Serverless code written using FaaS can be used in conjunction with code written in traditional server style, such as microservices. In a microservice architecture, monolithic applications are broken down into smaller services so you can develop, manage and scale them independently. And FaaS takes that a step further by breaking applications to the level of functions and events.
There will always be a place for both microservices and FaaS. For example, the code for a web application is partly as a microservices and partly as a serverless code. Also, some things you can’t do with functions, like keep an open websocket connection for a bot for an instance. Here an API/microservice will almost always be able to respond faster since it can keep connections to databases and other things open and ready.
Another interesting explanation – you can have a microservice by grouping a set of functions together using an API gateway. So microservices and FaaS can coexist in a nice way. The end user is least bothered about your API is implemented as a single app or a bunch of functions, it still acts the same.
Serverless computing or FaaS completely alleviates the shortcomings of PaaS model. PaaS has operational concerns of scaling and friction between development and operations. With most of the PaaS applications you need to think about scaling, e.g. how many virtual images for AWS beanstalk or dynos for Heroku. Whereas services like AWS Lambda, Google’s Cloud Functions or Azure Functions allow developers to write just the request processing logic in a function. And other aspects of architecture such as middleware, bootstrapping and scaling are automatically handled.
With a FaaS application scaling is completely transparent. Even if you setup your PaaS application to auto-scale you won’t be doing this to the level of individual requests unless you know the traffic trend. So a FaaS application is much more efficient when it comes to costs.
In a FaaS system, the functions are expected to start within milliseconds to allow handling of individual requests. In a PaaS systems, by contrast, there is an application thread which keeps running for a long period of time and handles many requests. This difference is visible in the pricing. FaaS services charge per execution time of the function while PaaS services charge per running time of the thread in which the server application is running.

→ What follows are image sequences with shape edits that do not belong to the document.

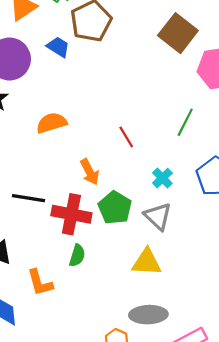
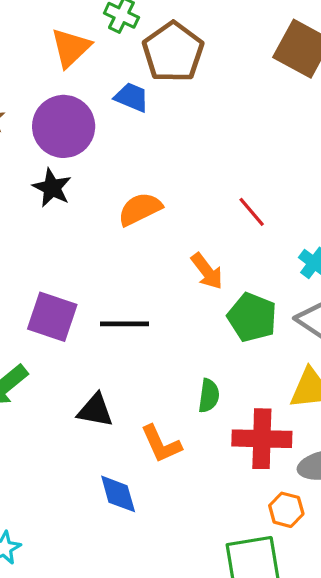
red cross: (71, 214) -> (262, 439), moved

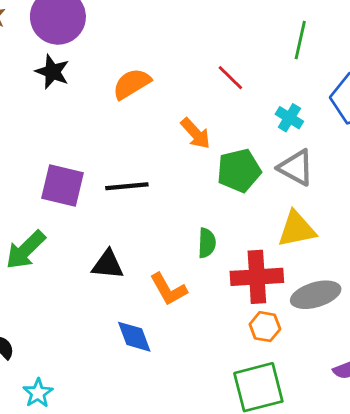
green pentagon: (252, 317) -> (239, 171), turned -30
orange hexagon: (286, 510) -> (265, 327), moved

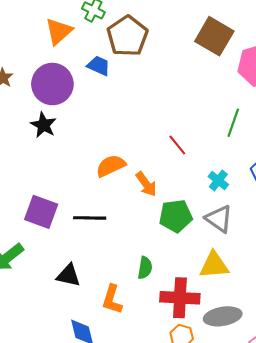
orange semicircle: (132, 84) -> (111, 166), moved
orange L-shape: (168, 289) -> (112, 299), turned 40

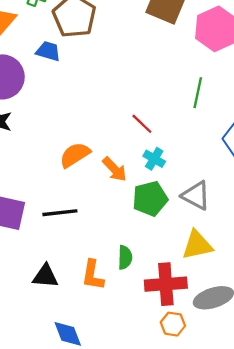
cyan cross: (218, 181) -> (154, 159), moved
orange L-shape: (112, 299) -> (93, 275), moved

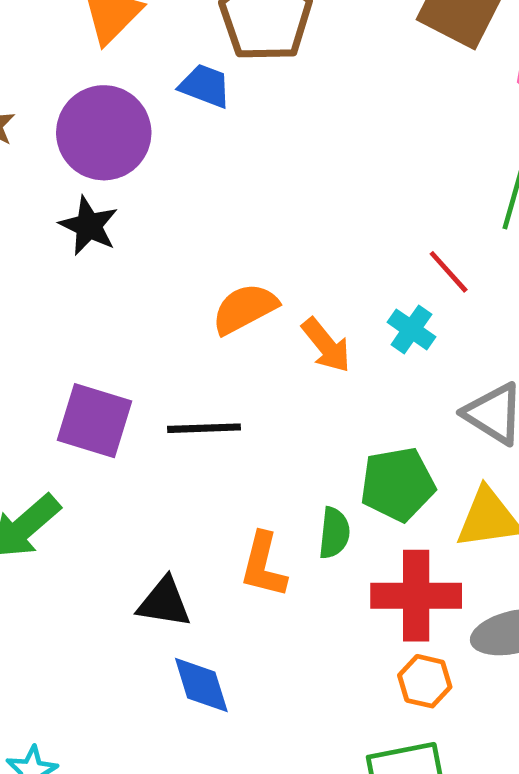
red line: (142, 124) -> (449, 272), moved
green pentagon: (150, 199) -> (398, 484), moved
black triangle: (45, 276) -> (164, 602), moved

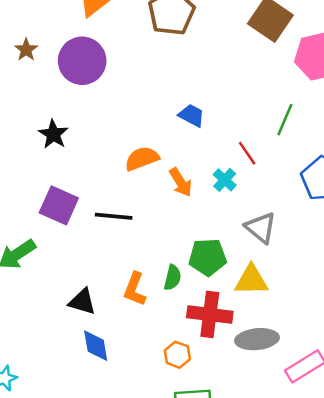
blue trapezoid: (205, 86) -> (192, 115), moved
black star: (89, 226) -> (53, 134), moved
orange hexagon: (425, 681) -> (177, 355), moved

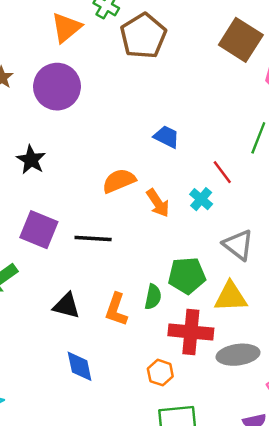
black triangle: (82, 302) -> (66, 306), moved

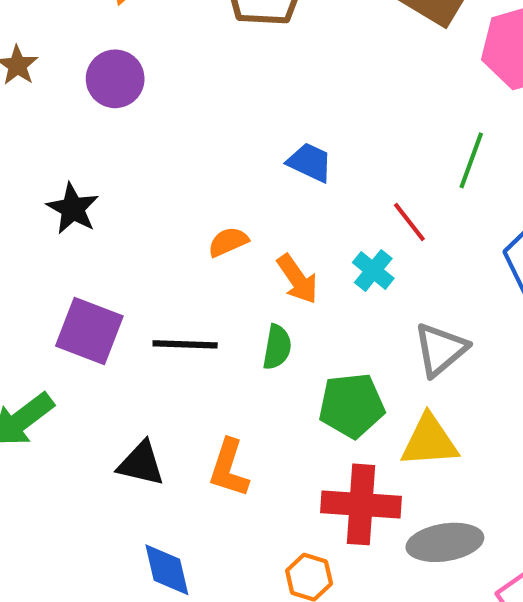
purple circle: (57, 87) -> (115, 79), size x0.7
orange semicircle: (119, 181) -> (228, 242), size x0.7
gray triangle: (238, 245) -> (440, 349), turned 44
green semicircle: (153, 297) -> (277, 347), moved

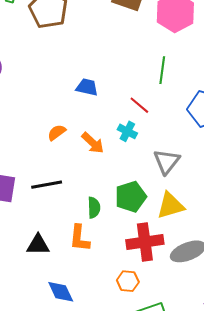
green semicircle: (277, 347) -> (94, 208), moved

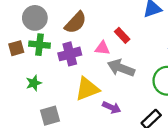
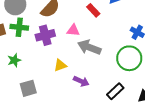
red rectangle: (122, 35) -> (93, 10), moved
yellow triangle: (87, 89) -> (60, 65), size x0.6

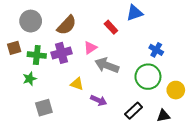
green cross: (19, 27) -> (37, 55), moved
pink triangle: (73, 30) -> (90, 48), turned -40
yellow triangle: (60, 65) -> (77, 84), turned 40

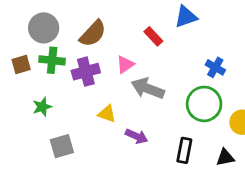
green cross: (37, 55) -> (52, 60), moved
black rectangle: (134, 111) -> (184, 150), turned -36

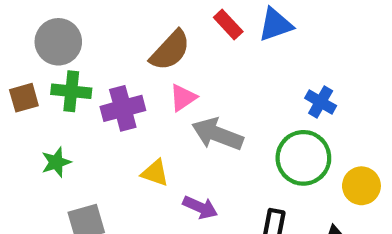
brown semicircle: (93, 34) -> (170, 50), moved
red rectangle: (153, 36) -> (228, 25), moved

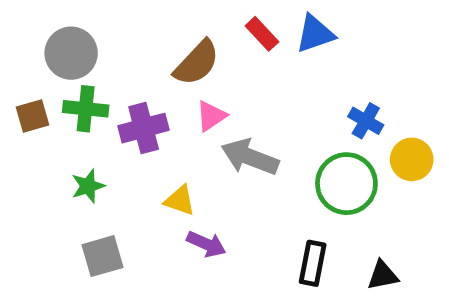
green star: (56, 162) -> (88, 186), moved
yellow circle: (361, 186) -> (412, 159), moved
purple arrow: (200, 207) -> (206, 244), moved

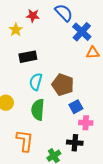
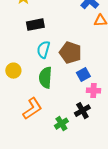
orange L-shape: (25, 141) -> (32, 109), turned 50
black cross: (75, 143) -> (82, 111), turned -35

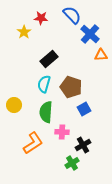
black rectangle: (35, 25) -> (49, 59), moved, turned -30
pink cross: (93, 91) -> (62, 132), moved
green cross: (61, 124) -> (72, 163), moved

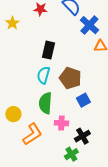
yellow star: (24, 32) -> (12, 23), moved
black rectangle: (49, 59) -> (48, 50), turned -36
yellow circle: (14, 105) -> (13, 114), moved

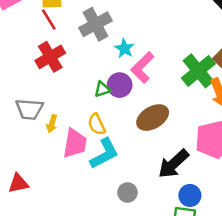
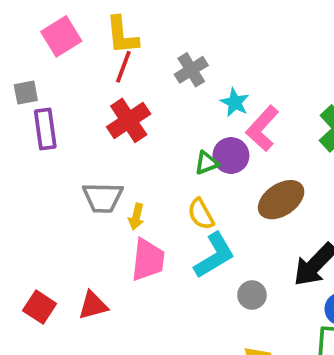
red line: (49, 19) -> (123, 67), turned 55
gray cross: (95, 24) -> (191, 70), size x0.7
pink trapezoid: (75, 143) -> (148, 260), moved
gray circle: (127, 192) -> (252, 295), moved

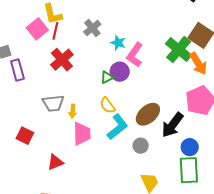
pink square: (61, 36) -> (37, 29), moved
brown ellipse: (281, 200) -> (148, 114), moved
red square: (40, 307) -> (25, 136), moved

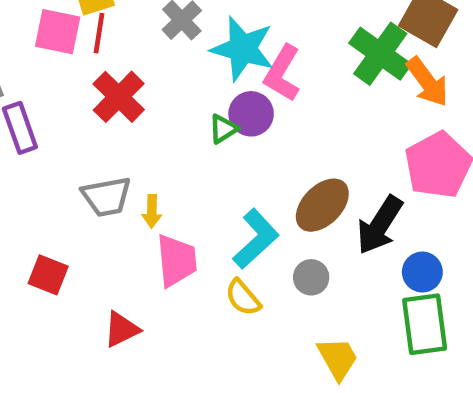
pink square: (37, 29) -> (58, 32), turned -35
cyan star: (118, 43) -> (243, 49), size x1.8
yellow semicircle: (107, 105) -> (243, 298), moved

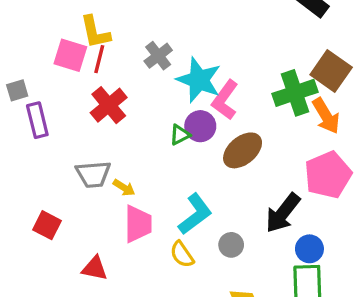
green cross: (380, 54) -> (295, 93), turned 30
brown ellipse: (322, 205) -> (243, 150), moved
yellow arrow: (152, 211) -> (124, 188), turned -65
red triangle: (121, 329) -> (95, 268), turned 32

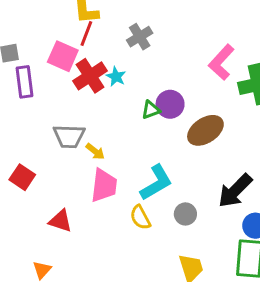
pink square: (70, 55) -> (63, 56), moved
cyan star: (199, 80) -> (116, 77), moved, size x0.5
pink L-shape: (225, 100) -> (221, 62), moved

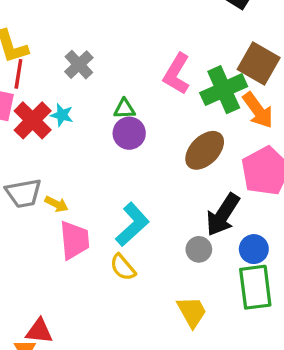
green triangle: (151, 110) -> (124, 109), moved, turned 30
brown ellipse: (205, 130) -> (205, 150), moved
gray circle: (185, 214) -> (199, 249), moved
red triangle: (60, 221) -> (39, 331), moved

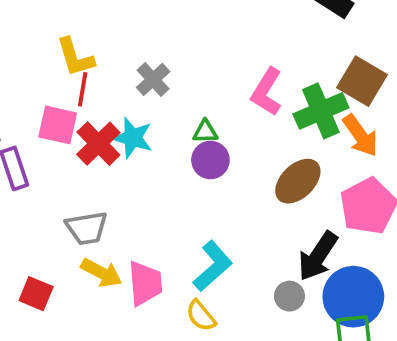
cyan star: (62, 115) -> (133, 138), size x1.5
yellow arrow: (57, 204) -> (101, 273), moved, size x1.5
blue circle: (254, 249) -> (353, 297), size x1.8

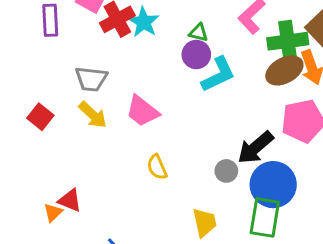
brown ellipse: (298, 181) -> (284, 70), moved
cyan L-shape: (213, 266) -> (218, 74), moved
pink trapezoid: (145, 283) -> (142, 111), moved, turned 117

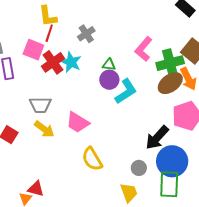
yellow semicircle: (157, 167) -> (92, 159), size x1.4
gray circle: (226, 171) -> (139, 168), moved

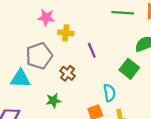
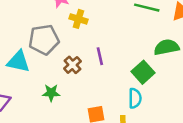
purple line: (92, 50) -> (100, 56), moved
cyan semicircle: (109, 93) -> (135, 98), moved

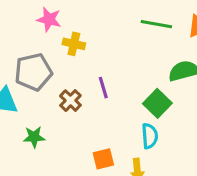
green star: (51, 93) -> (34, 137), moved

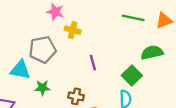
brown cross: (70, 101) -> (76, 96), moved, turned -35
green star: (34, 137) -> (42, 88), moved

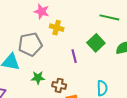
green square: (132, 76) -> (96, 43), moved
green star: (42, 88) -> (38, 78), moved

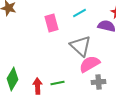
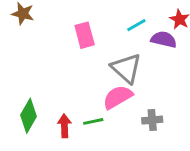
cyan line: (80, 13) -> (136, 25), moved
pink semicircle: (90, 64) -> (118, 97), moved

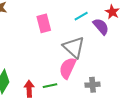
purple semicircle: (164, 39) -> (101, 26), turned 36
pink semicircle: (118, 97) -> (68, 68), turned -35

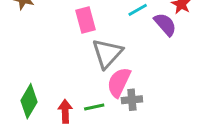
gray triangle: (74, 47) -> (107, 53), moved, turned 30
gray cross: (93, 85) -> (132, 100), moved

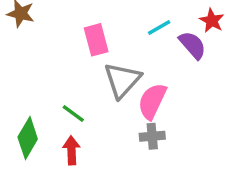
pink semicircle: (119, 82) -> (152, 101), moved
green line: (94, 107) -> (73, 113), moved, turned 48

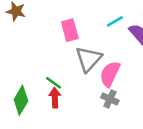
gray cross: (152, 136) -> (110, 99), turned 30
red arrow: (71, 150) -> (55, 98), moved

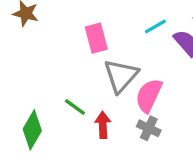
red arrow: (55, 98) -> (103, 125), moved

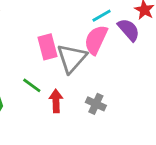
pink rectangle: (96, 38) -> (47, 47), moved
pink semicircle: (149, 95) -> (96, 40), moved

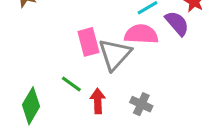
pink semicircle: (96, 40) -> (141, 34), turned 68

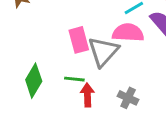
green line: (71, 84) -> (74, 79), moved, turned -30
green diamond: (31, 106) -> (34, 81), moved

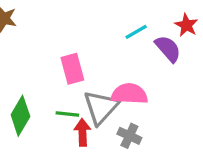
pink semicircle: (128, 33) -> (129, 94), moved
gray triangle: (103, 51) -> (101, 107), moved

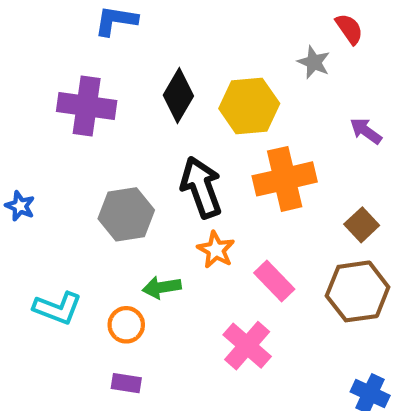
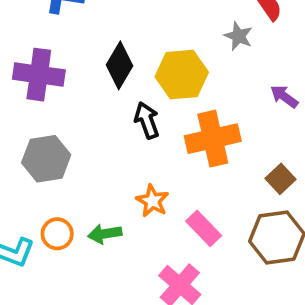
black arrow: (201, 187) -> (147, 120), moved, size x0.7
gray hexagon: (126, 214) -> (46, 159), moved
orange circle: (126, 325) -> (57, 234), moved

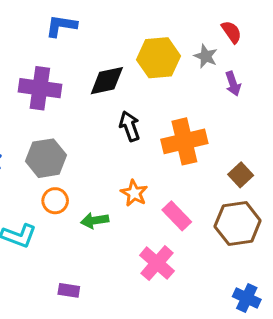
black diamond: (119, 65) -> (107, 81), turned 48
yellow hexagon: (182, 75) -> (159, 58), moved
purple arrow: (284, 96) -> (233, 84), moved, turned -145
orange circle: (57, 234) -> (55, 201), moved

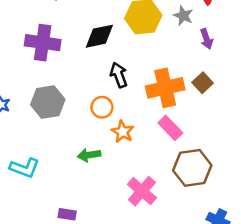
brown square: (241, 175) -> (203, 83), moved
orange circle: (55, 201) -> (102, 107), moved
pink rectangle: (177, 216) -> (170, 128), moved
brown hexagon: (238, 224) -> (192, 168), moved

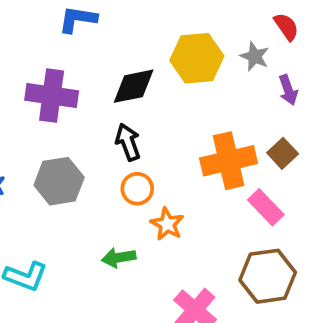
black arrow: (119, 75) -> (128, 142), moved
pink rectangle: (170, 128) -> (266, 207), moved

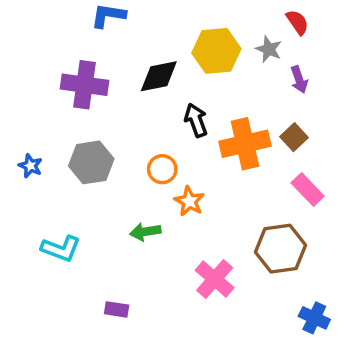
black arrow: (128, 142) -> (196, 120), moved
pink rectangle: (266, 207) -> (308, 189), moved

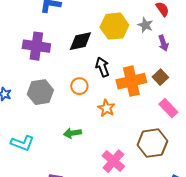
orange circle: (162, 169) -> (79, 86), moved
orange star: (189, 201) -> (106, 108), moved

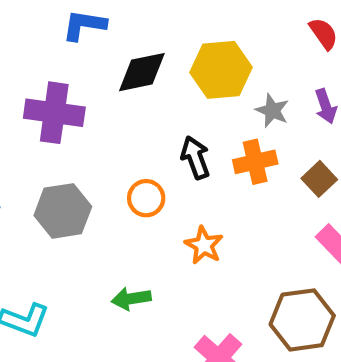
gray star: (145, 25) -> (272, 111), moved
black diamond: (80, 41) -> (142, 72), moved
orange cross: (131, 81) -> (255, 162), moved, size x0.7

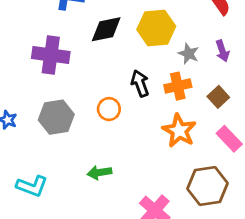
orange star: (204, 245) -> (179, 131), moved, size x1.4

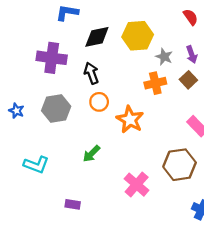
black arrow: (140, 83) -> (91, 73), moved
brown square: (218, 97) -> (188, 80), moved
orange star: (179, 131) -> (130, 120), moved
green arrow: (99, 173) -> (91, 154), turned -36

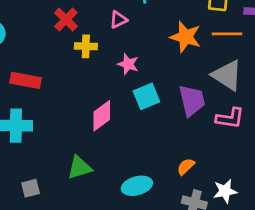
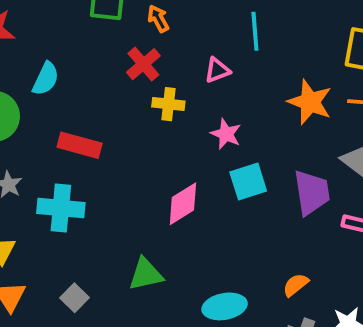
gray square: (31, 188) -> (74, 298), turned -36

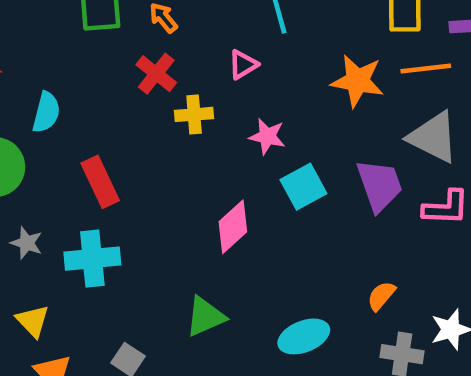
red rectangle: (80, 145) -> (100, 182), turned 60

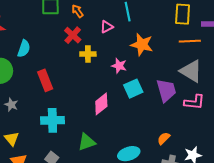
pink triangle: (243, 64) -> (107, 27), moved
orange star: (357, 81) -> (142, 45), moved
cyan cross: (92, 259) -> (52, 120), moved

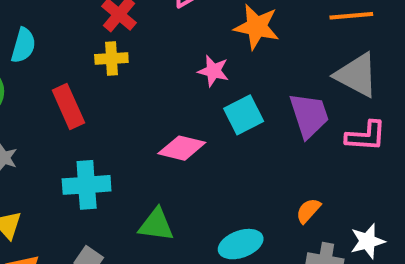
yellow cross: (88, 54) -> (111, 59), moved
pink diamond: (101, 104) -> (182, 148), turned 55
green triangle: (87, 142) -> (156, 225), turned 30

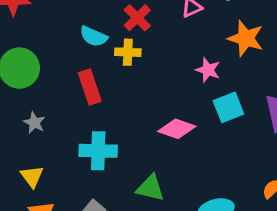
cyan semicircle: (23, 45) -> (94, 36), moved, turned 92

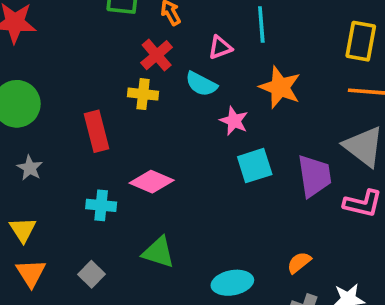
cyan semicircle: (94, 36) -> (201, 84), moved
pink diamond: (177, 129) -> (152, 182), moved
cyan cross: (98, 151) -> (101, 205), size x0.7

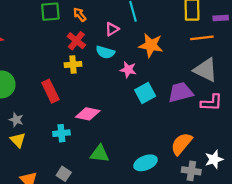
purple trapezoid: (314, 176) -> (181, 92), turned -85
yellow triangle: (23, 230) -> (18, 140), moved
orange semicircle: (299, 263) -> (182, 144), size x1.6

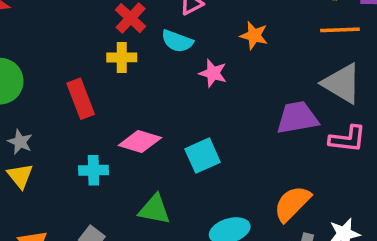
orange star: (151, 45) -> (254, 35), size x0.7
cyan square: (145, 93) -> (203, 156), moved

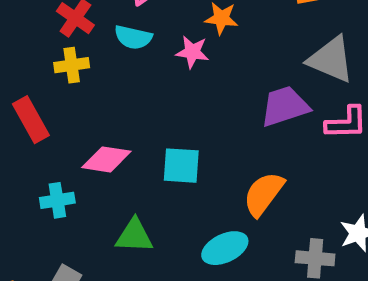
pink star: (213, 73) -> (192, 52), moved
cyan square: (203, 156) -> (181, 166), turned 36
orange semicircle: (292, 204) -> (264, 194), moved

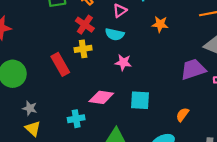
pink star: (192, 52) -> (123, 62), moved
red rectangle: (31, 120) -> (60, 64), moved
orange semicircle: (264, 194) -> (182, 115), size x0.6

Another popular technology that serverless computing can disrupt is containerization. DevOps teams use containerization tools such as Docker, Mesos, and Kubernetes as an open platform that makes it easier for developers and sysadmins to push code from development to production. You don’t have to use different, clashing environments during the entire application lifecycle. Read more about containerization tools in the blog ‘5 Essential Tools For DevOps Adoption’. Like PaaS, containers don’t offer automatic scaling. Kubernetes with ‘Horizontal Pod Autoscaling’ using smart traffic pattern analysis and load-implying metrics may implement automatic scaling in the future.
A serverless solution consists of a web server, FaaS layer, security token service (STS), user authentication and database.
The serverless platform provides a clear separation between infrastructure services and applications running on top of the platform. Automatic scaling functionality of FaaS not only reduces compute cost but also reduces operational management overheads. System Engineers and SREs can focus on managing and running the underlying platform and core services such as databases and load balancers while product engineers manage the functions running on top of the platform.
Compared to deploying an entire server, packaging and deploying a FaaS architecture is pretty simple. In purist terms, a serverless system won’t require continuous integration, continuous delivery or containerization tool. Developers can write the code directly in the vendor console. Thus a fully serverless solution will require zero system administration.
Product engineers can innovate at a rapid pace as serverless architecture has alleviated the problems of system engineering in the underlying platform. Thus less time for operations translates into a smooth application of DevOps and agile methodologies. Our teams have the flexibility to experiment in new things and update our technology stack. Also, regular concerns of an internet facing application like identity management, storage, etc are exposed to FaaS or handled by the underlying middleware. Product engineers can concentrate on developing the actual business logic of the application.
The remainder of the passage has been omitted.